[AVAILABLE DATA]
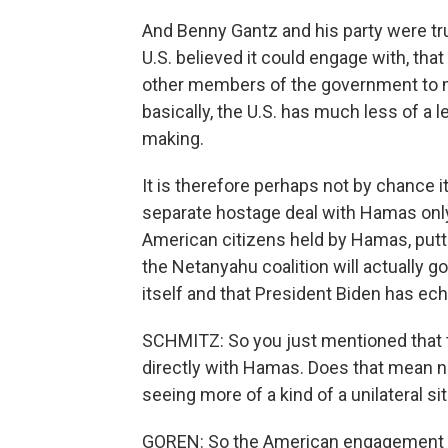
And Benny Gantz and his party were trus
U.S. believed it could engage with, tha
other members of the government to m
basically, the U.S. has much less of a
making.
It is therefore perhaps not by chance i
separate hostage deal with Hamas only t
American citizens held by Hamas, putti
the Netanyahu coalition will actually go
itself and that President Biden has ec
SCHMITZ: So you just mentioned that t
directly with Hamas. Does that mean no
seeing more of a kind of a unilateral si
GOREN: So the American engagement is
[/AVAILABLE DATA]
* TASK PROMPT: Output only the lines running from the line with "U.S. believed it could engage with, tha" through the final line of the data, inclusive.

* YOUR SOLUTION:
U.S. believed it could engage with, tha
other members of the government to m
basically, the U.S. has much less of a
making.
It is therefore perhaps not by chance i
separate hostage deal with Hamas only t
American citizens held by Hamas, putti
the Netanyahu coalition will actually go
itself and that President Biden has ec
SCHMITZ: So you just mentioned that t
directly with Hamas. Does that mean no
seeing more of a kind of a unilateral si
GOREN: So the American engagement is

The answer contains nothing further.